> [ACTIVITY]: This exercise requires an exact copy of each line from the one containing "Other (153, 325)" down to the last line below.

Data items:
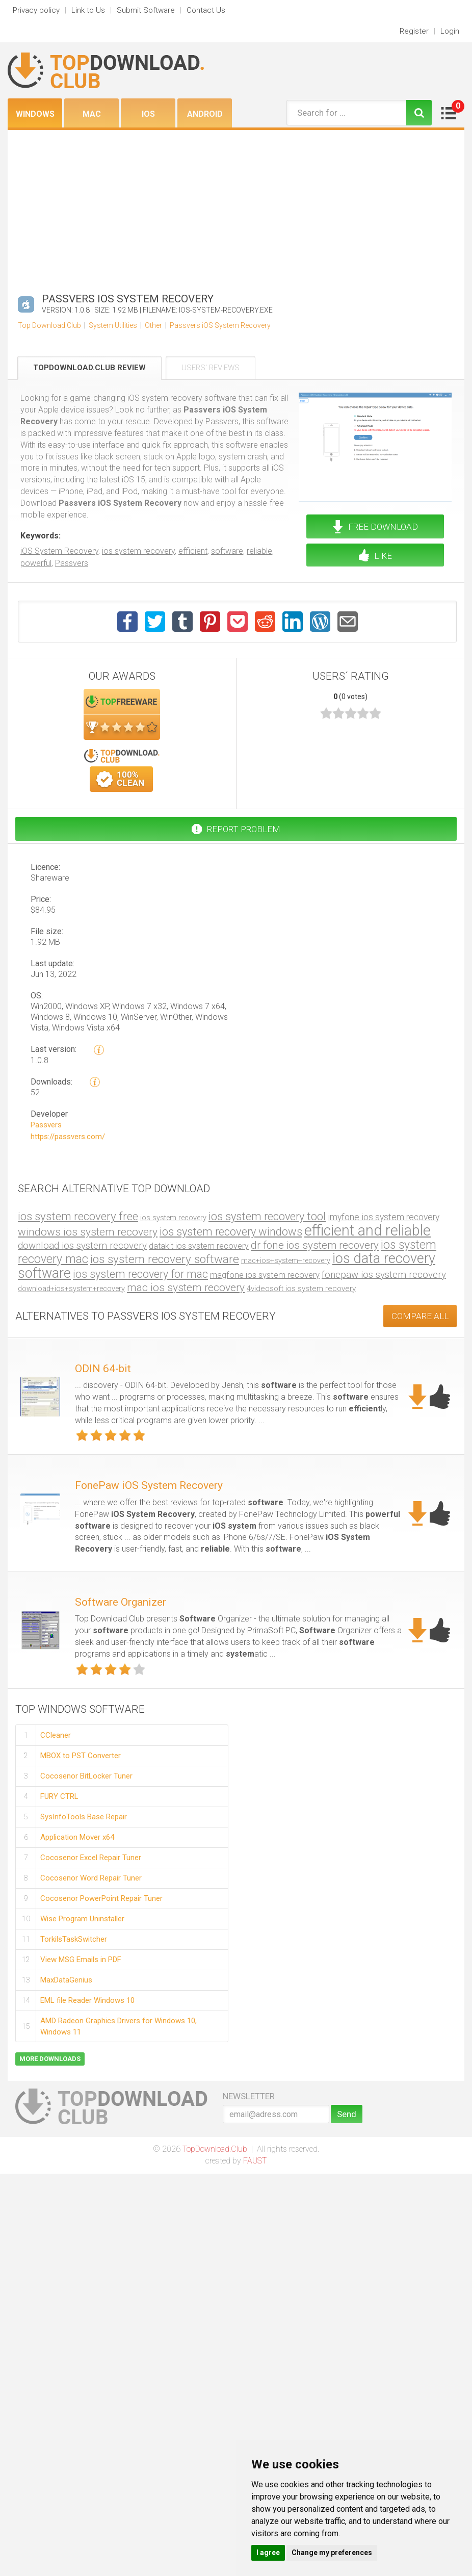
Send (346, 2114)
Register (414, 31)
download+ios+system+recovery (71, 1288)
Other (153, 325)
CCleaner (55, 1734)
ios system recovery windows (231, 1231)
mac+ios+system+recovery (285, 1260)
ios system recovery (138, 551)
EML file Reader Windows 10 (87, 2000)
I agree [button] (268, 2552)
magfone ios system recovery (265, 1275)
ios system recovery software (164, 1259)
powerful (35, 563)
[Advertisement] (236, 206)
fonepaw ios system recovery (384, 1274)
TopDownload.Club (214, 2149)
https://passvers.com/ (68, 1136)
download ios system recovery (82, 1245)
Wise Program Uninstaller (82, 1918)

> [EXERCISE RESULT]:
Other (153, 325)
CCleaner (55, 1734)
ios system recovery windows (231, 1231)
mac+ios+system+recovery (285, 1260)
ios system recovery (138, 551)
EML file Reader Windows 10 (87, 2000)
I agree [button] (268, 2552)
magfone ios system recovery (265, 1275)
ios system recovery software (164, 1259)
powerful (35, 563)
[Advertisement] (236, 206)
fonepaw ios system recovery (384, 1274)
TopDownload.Club (214, 2149)
https://passvers.com/ (68, 1136)
download ios system recovery (82, 1245)
Wise Program Uninstaller (82, 1918)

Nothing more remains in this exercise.